The 7th biennial Chinese Defence Electronics Exhibition (CIDEX) 2010, held from 12-14 May, continues the trend for this event of growing in size and importance to the military industrial sector.  The 2010 show, which took place at the Beijing Exhibition Centre in the Haidian District, was roughly three times larger than the 2008 exposition, and that growth largely represents firms that had not previously exhibited at this event.  Perhaps more significantly, the show continues to grow in the sophistication of the hardware that is displayed.

What makes CIDEX somewhat difficult to interpret is that there are very few finished manufactured weapon systems or platforms displayed at this event.  What CIDEX is instead is a exhibition of the many components that make up the Chinese military’s weapon systems, radar networks, computerized control and navigation systems, etc.  Chinese firms attending CIDEX are often also not very forthcoming about which weapons systems their products are used in either and it takes someone who has knowledge of that hardware in order to discern what it is they are looking at.

An example would be the firm, Kotel Micro Technique Co., Ltd.  This company is one of the leading firms in China for design and manufacture of Micro-Electro-Mechanical Systems (MEMS) technology and is utilized in the design of the Chinese equivalent of a Boeing Joint Direct Attack Munition (JDAM)-type kit that can be retrofitted to conventional, “dumb” bombs.

The set of components manufactured by Kotel for this kit are:

— SAK01-03 acceleration switches - These are installed in three separate sections of the bomb kit and interactively operate with one another.  They provide pressure and acceleration data that are then fed into the bomb kit’s guidance system.

— FKZD-01 vibration sensor.

— INS-M100 MEMS Inertial Navigation System - This unit is the main control module in the bomb kit’s guidance system, operating at an RS422 bit rate.  Like all MEMS components it is quite small and measures only 120mm x 120mm x 120mm.  Data sheets provided by Kotel on this component state that it utilises GPS for its targeting system.  The company does not say whether of they also can datalink with the Russian GLONASS global positioning system, nor does it make any mention of the Chinese COMPASS GPS system.

Kotel exhibited the full range of components that make up their JDAM-type bomb kit.

The photo shown on the Kotel stand is clearly that of the China Academy of Launch Vehicle Technology (CALT) Fei Teng (FT)-1 precision-guided bomb.  The company also supplies components for the Luoyang Optical-Electronic Technology Development Centre (LOEC) Leishi (LS)-6 extended-range glide bomb and the (Leiting) LT-2 laser-guided bomb, as well as for the other CALT design, the FT-3.

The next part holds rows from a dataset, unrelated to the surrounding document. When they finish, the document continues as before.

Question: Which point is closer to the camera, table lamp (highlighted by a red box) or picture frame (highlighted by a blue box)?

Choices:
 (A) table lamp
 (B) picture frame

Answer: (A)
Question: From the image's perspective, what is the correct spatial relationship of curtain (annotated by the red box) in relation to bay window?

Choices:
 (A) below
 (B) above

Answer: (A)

Kotel representatives stated that their chief customer is the Chinese military, but that they are looking for export partners, one of which is presumed to be Pakistan.  The JDAM-style bomb that was shown on the Kotel stand showing the use of their components in this type of weapon appears to be the China Academy of Launch Vehicle Technology (CALT) Fei Teng (FT)-1.

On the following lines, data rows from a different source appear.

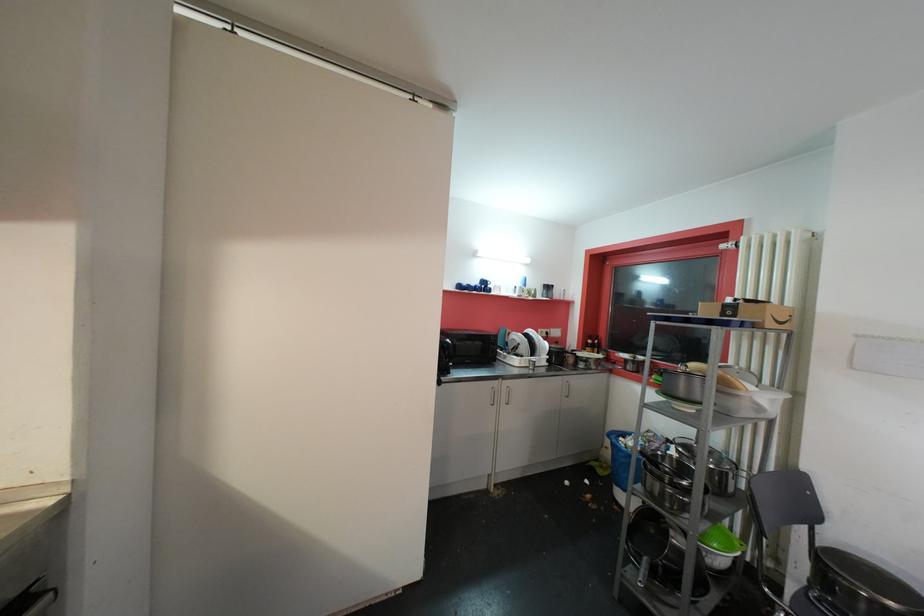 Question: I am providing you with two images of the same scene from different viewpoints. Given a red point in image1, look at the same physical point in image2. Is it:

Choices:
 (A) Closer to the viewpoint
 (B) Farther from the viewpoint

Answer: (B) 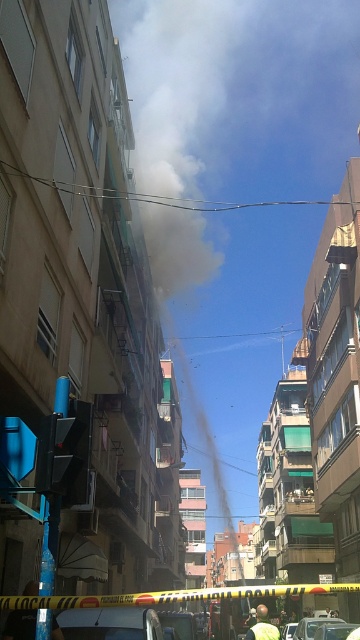 Does white smoke at center have a lesser width compared to yellow fabric shirt at center?

Incorrect, white smoke at center's width is not less than yellow fabric shirt at center's.

In the scene shown: Who is positioned more to the right, white smoke at center or yellow fabric shirt at center?

Positioned to the right is white smoke at center.

You are a GUI agent. You are given a task and a screenshot of the screen. Output one action in this format:
    pyautogui.click(x=<x>, y=<y>)
    Task: Click on the white smoke at center
    This screenshot has width=360, height=640.
    Given the screenshot: What is the action you would take?
    pyautogui.click(x=172, y=88) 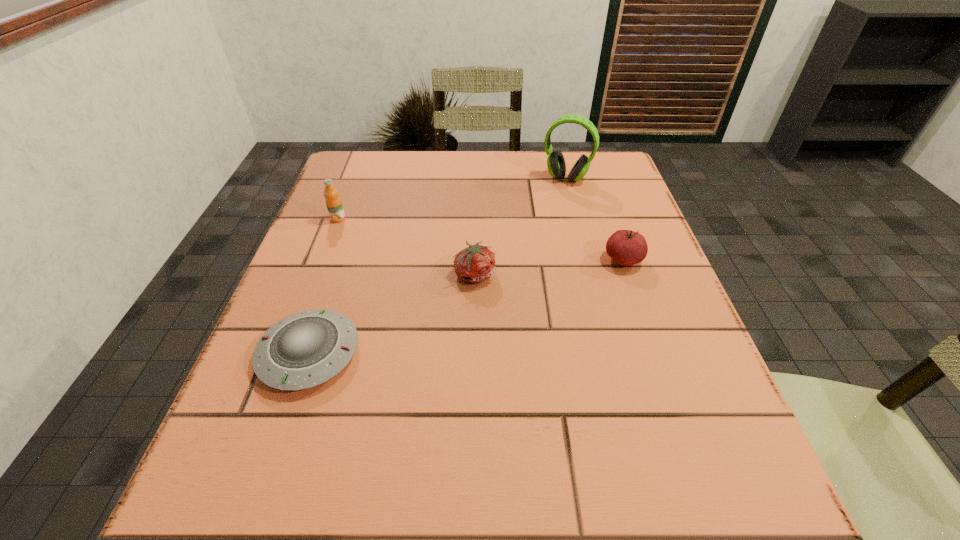 This screenshot has height=540, width=960. Identify the location of the tallest object. (556, 165).

The image size is (960, 540). In order to click on headset in this screenshot , I will do `click(556, 165)`.

Where is `the second farthest object`? the second farthest object is located at coordinates (333, 202).

At what (x,y) coordinates should I click in order to perform the action: click on orange juice. Please return your answer as a coordinate pair (x, y). Looking at the image, I should click on pyautogui.click(x=333, y=202).

Find the location of a particular element. The height and width of the screenshot is (540, 960). the right tomato is located at coordinates (626, 247).

Find the location of `the third object from left to right`. the third object from left to right is located at coordinates (476, 263).

Image resolution: width=960 pixels, height=540 pixels. I want to click on the shortest object, so click(x=308, y=348).

Locate an element on the screen. saucer is located at coordinates (308, 348).

Where is `blank area located on the left of the tallest object`? blank area located on the left of the tallest object is located at coordinates (405, 178).

Locate an element on the screen. This screenshot has width=960, height=540. free location located on the label of the orange juice is located at coordinates (307, 299). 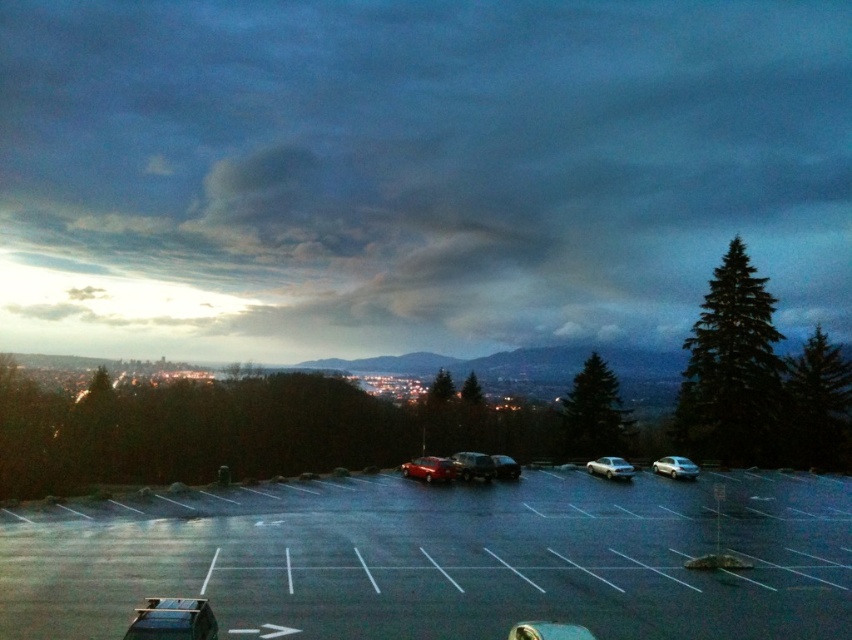 Looking at this image, you are driving a car and want to park in the smooth asphalt parking lot at lower center. The satin silver sedan at center is currently blocking the entrance. Can you drive around the sedan to access the parking lot?

The smooth asphalt parking lot at lower center is shorter than the satin silver sedan at center, so the sedan is taller than the parking lot. This means the sedan is blocking the entrance, and you cannot drive around it to access the parking lot. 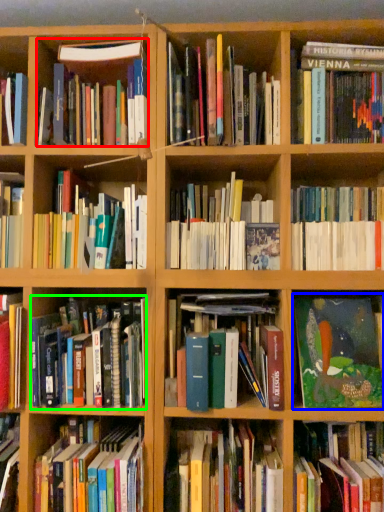 Question: Based on their relative distances, which object is farther from book (highlighted by a red box)? Choose from book (highlighted by a blue box) and book (highlighted by a green box).

Choices:
 (A) book
 (B) book

Answer: (A) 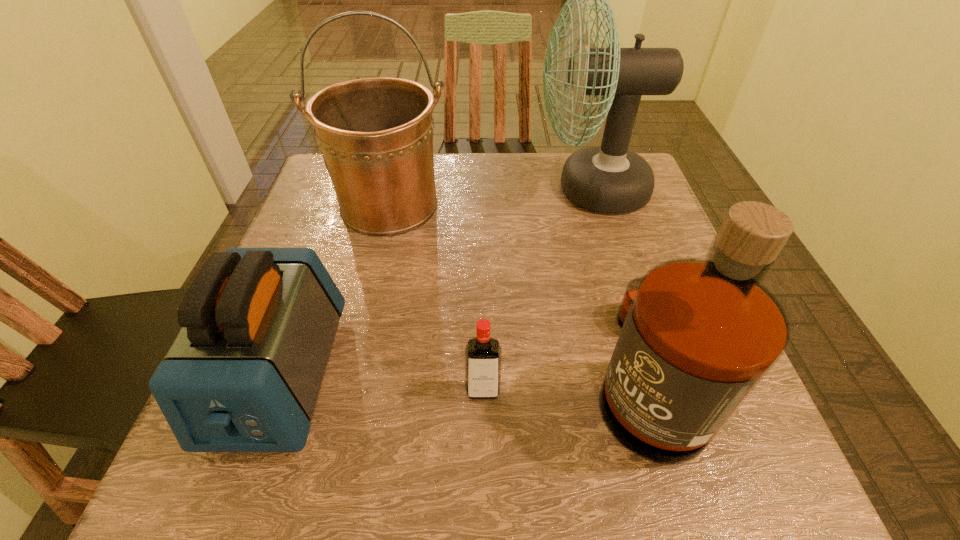 Locate an element on the screen. vacant position located on the front label of the liquor is located at coordinates (507, 374).

Where is `blank area located on the front label of the liquor`? This screenshot has height=540, width=960. blank area located on the front label of the liquor is located at coordinates (464, 374).

Identify the location of free space located 0.290m on the front label of the liquor. The width and height of the screenshot is (960, 540). (415, 374).

Identify the location of free point located on the front and back of the shortest object. The image size is (960, 540). (483, 446).

You are a GUI agent. You are given a task and a screenshot of the screen. Output one action in this format:
    pyautogui.click(x=<x>, y=<y>)
    Task: Click on the fan that is at the far edge
    Image resolution: width=960 pixels, height=540 pixels.
    Given the screenshot: What is the action you would take?
    pyautogui.click(x=609, y=178)

Image resolution: width=960 pixels, height=540 pixels. What are the coordinates of `bucket located in the far edge section of the desktop` in the screenshot? It's located at (375, 134).

Where is `liquor present at the near edge`? This screenshot has width=960, height=540. liquor present at the near edge is located at coordinates (698, 335).

Where is `toaster that is at the near edge`? Image resolution: width=960 pixels, height=540 pixels. toaster that is at the near edge is located at coordinates (244, 373).

Identify the location of bucket that is at the left edge. The image size is (960, 540). (375, 134).

The height and width of the screenshot is (540, 960). I want to click on toaster that is at the left edge, so click(244, 373).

The weapon system for which the Kotel components are designed is clearly the CALT FT-1 precision-guided bomb

Of course the company never said until prompted by questioning where their components are used and which weapon systems they were designed for.  This is perhaps the major difference between CIDEX and a similar expo that you might see someplace else in the world.  Almost any other company producing components of this type would be happy to tell you that “Boeing uses this unit in the JDAM” or that “this is the key component in the Raytheon Tomahawk missile,” but there is no such advertising at that draws a direct line from what you are seeing on display to its real-world application.

Highlights Of CIDEX

Overall, there are several key findings that you can take away from the CIDEX 2010 show.  How it has evolved and changed over the years is more or less mirrors the entirety of China’s defence, aerospace and high-technology industries.

1) Less Foreign, More Domestic Participants

One of the aspects of CIDEX that has changed considerably is that there used to be a substantial presence by foreign firms that were looking to sell their products to Chinese industry.  This is not surprising in that CIDEX is one of only two exhibitions that take place in China that have the full endorsement and support of the People’s Liberation Army’s General Armaments Department (GAD)  (The other is Air Show China that takes place in Zhuhai in November of every even-numbered year.)

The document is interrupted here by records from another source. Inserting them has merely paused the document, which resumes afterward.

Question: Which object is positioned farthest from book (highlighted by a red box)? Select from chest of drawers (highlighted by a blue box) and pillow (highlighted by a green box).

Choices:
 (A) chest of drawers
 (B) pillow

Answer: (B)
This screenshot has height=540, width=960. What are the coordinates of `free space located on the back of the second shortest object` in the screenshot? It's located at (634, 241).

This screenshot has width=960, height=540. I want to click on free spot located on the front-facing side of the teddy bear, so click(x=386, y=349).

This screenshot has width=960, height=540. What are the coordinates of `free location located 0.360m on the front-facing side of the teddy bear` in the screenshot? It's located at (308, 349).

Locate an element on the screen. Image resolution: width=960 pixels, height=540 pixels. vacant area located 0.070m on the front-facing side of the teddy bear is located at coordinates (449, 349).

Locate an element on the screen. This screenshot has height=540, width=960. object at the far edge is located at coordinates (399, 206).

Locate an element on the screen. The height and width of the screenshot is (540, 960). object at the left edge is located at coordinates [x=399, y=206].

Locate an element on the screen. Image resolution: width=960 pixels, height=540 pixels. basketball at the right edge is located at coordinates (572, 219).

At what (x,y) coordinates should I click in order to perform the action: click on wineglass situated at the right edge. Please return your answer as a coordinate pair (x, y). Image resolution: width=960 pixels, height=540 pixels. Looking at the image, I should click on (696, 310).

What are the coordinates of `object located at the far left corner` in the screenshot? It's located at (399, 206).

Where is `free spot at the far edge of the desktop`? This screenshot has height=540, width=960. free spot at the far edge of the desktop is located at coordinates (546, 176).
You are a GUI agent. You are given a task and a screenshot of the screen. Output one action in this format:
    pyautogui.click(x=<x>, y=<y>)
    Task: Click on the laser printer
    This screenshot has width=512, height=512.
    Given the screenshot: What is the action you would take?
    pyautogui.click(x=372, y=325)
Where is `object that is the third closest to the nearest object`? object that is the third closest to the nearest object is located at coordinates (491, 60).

In other words, in order to have the official blessing of the PLA, one had to be seen at this show.  If you met a Chinese customer at this show it was considered to be a sanctioned relationship if you later entered into a contractual agreement because of the PLA’s endorsement of the venue.

CIDEX is one of only two defence shows in all of China that are officially endorsed by the PLA’s General Armaments Department

But, over the years there have been fewer and fewer foreign firms appearing at CIDEX for what appear to be two reasons.  One is that most of the relationships between foreign suppliers and Chinese defence-related enterprises appear to have been institutionalised – either in the form of those companies now having their own representative offices in China, or authorised sales agents who are more or less embedded inside the major military production centres and MROs who utilise their products.  They provide the mechanism for making sales of foreign suppliers’ products without the foreign suppliers having to have a presence in China itself.

The preferred mechanism is for these components to be brought into China by way of Hong Kong front companies, as the rules for importing into Hong Kong are less restrictive than they are for shipping direct to the mainland.  Once they have arrived in Hong Kong these components are then shipped on to factories on the mainland.  As a general rule, if the company importing these defence or aerospace components has a small staff of a handful of people in their Hong Kong office, but then a large number of people employed on the mainland, this is the type of importing scheme that they are engaged in.

This year CIDEX featured some major expositions by enterprises which were all grouped in one major industrial centre – like this entire hall of firms from the city of Shenzhen.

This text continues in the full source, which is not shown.